> Work to be completed:
Return the line that contains "Betoverend Natuurijs" plus every line after it to the end of the entries below, exactly as given, and stop there.

> Collected data:
+ + +

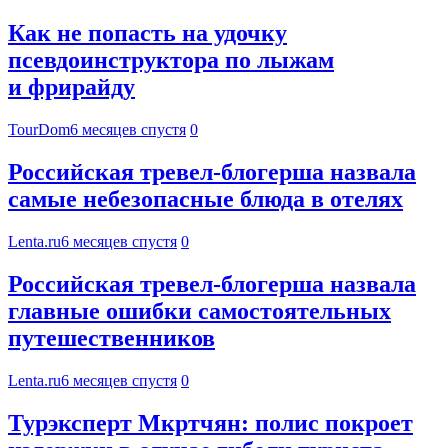
Как не попасть на удочку
псевдоинструктора по лыжам
и фрирайду
TourDom
6 месяцев спустя
0
Российская тревел-блогерша назвала
самые небезопасные блюда в отелях
Lenta.ru
6 месяцев спустя
0
Российская тревел-блогерша назвала
главные ошибки самостоятельных
путешественников
Lenta.ru
6 месяцев спустя
0
Турэксперт Мкртчян: полис покроет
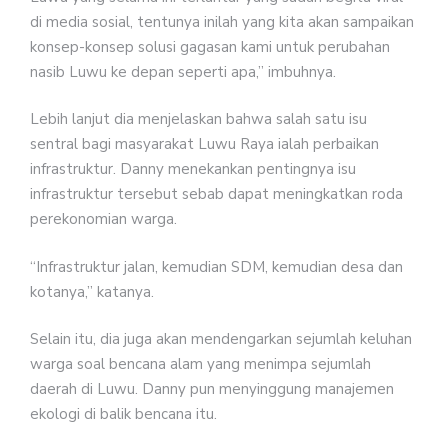
di media sosial, tentunya inilah yang kita akan sampaikan
konsep-konsep solusi gagasan kami untuk perubahan
nasib Luwu ke depan seperti apa,” imbuhnya.
Lebih lanjut dia menjelaskan bahwa salah satu isu
sentral bagi masyarakat Luwu Raya ialah perbaikan
infrastruktur. Danny menekankan pentingnya isu
infrastruktur tersebut sebab dapat meningkatkan roda
perekonomian warga.
“Infrastruktur jalan, kemudian SDM, kemudian desa dan
kotanya,” katanya.
Selain itu, dia juga akan mendengarkan sejumlah keluhan
warga soal bencana alam yang menimpa sejumlah
daerah di Luwu. Danny pun menyinggung manajemen
ekologi di balik bencana itu.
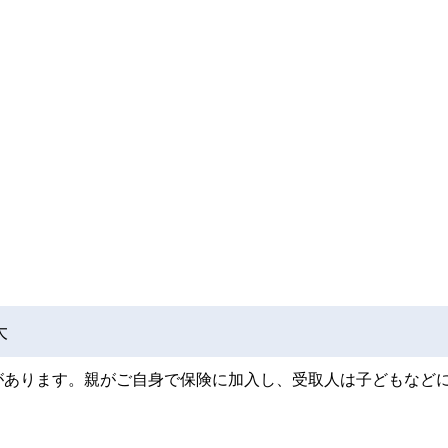
大
があります。親がご自身で保険に加入し、受取人は子どもなど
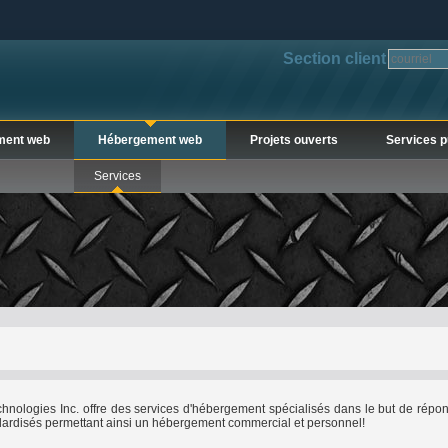
Section client
ment web
Hébergement web
Projets ouverts
Services p
Services
chnologies Inc. offre des services d'hébergement spécialisés dans le but de rép
andardisés permettant ainsi un hébergement commercial et personnel!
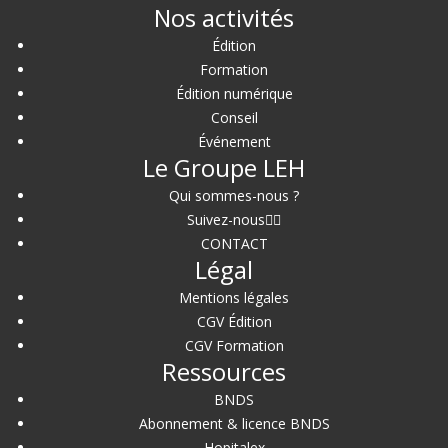
Nos activités
Édition
Formation
Édition numérique
Conseil
Événement
Le Groupe LEH
Qui sommes-nous ?
Suivez-nous
CONTACT
Légal
Mentions légales
CGV Édition
CGV Formation
Ressources
BNDS
Abonnement & licence BNDS
Hopitalex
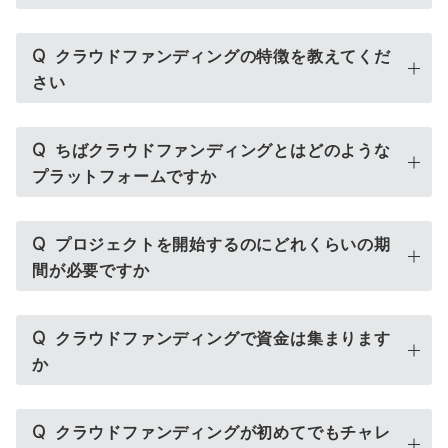
Q
クラウドファンディングの特徴を教えてくだ
さい
Q
ちばクラウドファンディングとはどのような
プラットフォームですか
Q
プロジェクトを開始するのにどれくらいの期
間が必要ですか
Q
クラウドファンディングで資金は集まります
か
Q
クラウドファンディングが初めてでもチャレ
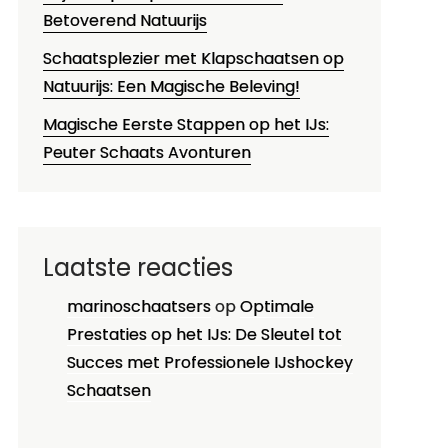
Betoverend Natuurijs
Schaatsplezier met Klapschaatsen op
Natuurijs: Een Magische Beleving!
Magische Eerste Stappen op het IJs:
Peuter Schaats Avonturen
Laatste reacties
marinoschaatsers
op
Optimale
Prestaties op het IJs: De Sleutel tot
Succes met Professionele IJshockey
Schaatsen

+ + +

> Response:
Betoverend Natuurijs
Schaatsplezier met Klapschaatsen op
Natuurijs: Een Magische Beleving!
Magische Eerste Stappen op het IJs:
Peuter Schaats Avonturen
Laatste reacties
marinoschaatsers
op
Optimale
Prestaties op het IJs: De Sleutel tot
Succes met Professionele IJshockey
Schaatsen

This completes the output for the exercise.